NASHVILLE, Tenn. (WTVF) — Matthew Baggott — of Woodbury, Tennessee — was sentenced to three months of incarceration followed by one year of supervised release for his actions during the Jan. 6 Capitol riots.
He must also complete at least 60 hours of community service and pay a restitution of $500.
Earlier this year, he pleaded guilty to one count of disruptive and disorderly conduct in a restricted building or grounds.
Prosecutors painted a picture of Baggott as aggressive and violent when he and several others stormed the Capitol building.
They said while he didn’t lead a group or damage property, Baggott positioned himself in the very front of the breach. They went on to say Baggott did not hesitate to engage when the opportunity presented itself.
Baggott was seen on camera throwing an empty water bottle toward officers. He later grabbed an officer’s baton while the officer was pushing back another rioter.
Defense attorneys told the judge that Baggott was most remorseful for making any contact with the officer who was simply “trying to defend our democracy.”
Attorneys say that while Baggott only grabbed the baton for a moment, he had no intentions of violence against anyone that day. They say Baggott only traveled to D.C. to watch President Donald Trump speak but couldn’t make it in time. He claims the momentum of the crowd carried him to the Capitol where he noticed people breaking in.

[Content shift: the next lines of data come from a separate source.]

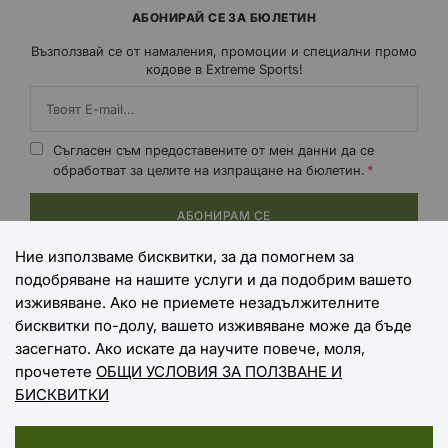
АБОНИРАЙ СЕ ЗА БЮЛЕТИН
Възползвай се от намаления, промоции и специални промо
кодове в Extreme Sports!
Съгласен съм предоставените от мен данни да се
обработват за целите на изпращане на бюлетин.
АБОНИРАМ СЕ
Ние използваме бисквитки, за да помогнем за
подобряване на нашите услуги и да подобрим вашето
НАЧИНИ НА ПЛАЩАНЕ
изживяване. Ако не приемете незадължителните
бисквитки по-долу, вашето изживяване може да бъде
засегнато. Ако искате да научите повече, моля,
прочетете
ОБЩИ УСЛОВИЯ ЗА ПОЛЗВАНЕ И
НАЧИНИ НА ДОСТАВКА
БИСКВИТКИ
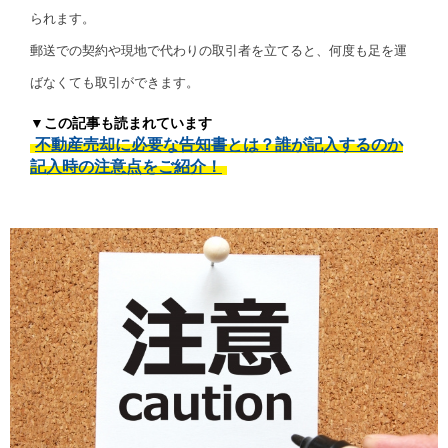
られます。
郵送での契約や現地で代わりの取引者を立てると、何度も足を運
ばなくても取引ができます。
▼この記事も読まれています
不動産売却に必要な告知書とは？誰が記入するのか
記入時の注意点をご紹介！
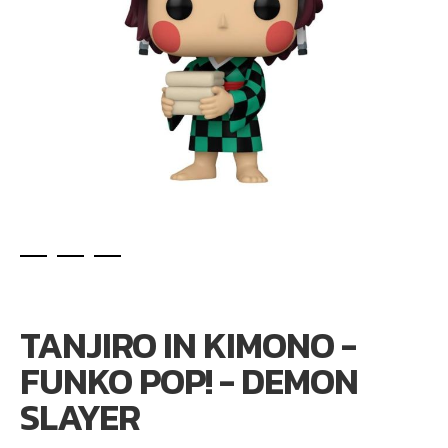
Ga
naar
het
TANJIRO IN KIMONO -
begin
van
FUNKO POP! - DEMON
de
afbeeldingen-
SLAYER
gallerij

Baggott says for some reason he felt compelled to follow the crowd into the building with no idea of what to do next. He stayed in the building for several minutes before walking out.
Defense attorneys said this was all very out of character for Baggott and offered character evidence. They said unlike other defendants, Baggott did not brag about his actions online. Baggott later plead and accepted responsibility 10 months later, which defense attorneys say warranted probation instead of jail time.
The judge disagreed and said the video showed Baggott had a “defiant” look on his face when throwing the water bottle and grabbing the officer’s baton. He said Baggott could have walked away even after grabbing the baton, but he appeared to stare down the officer.
All of what the judge said helped contribute to one of our country’s “darkest days.”
Baggott will self-report to the U.S. Marshal's office to turn himself in. His attorneys petitioned the court to have Baggott serve his time in a Middle Tennessee detention facility. It wasn’t immediately clear if the recommendation was accepted.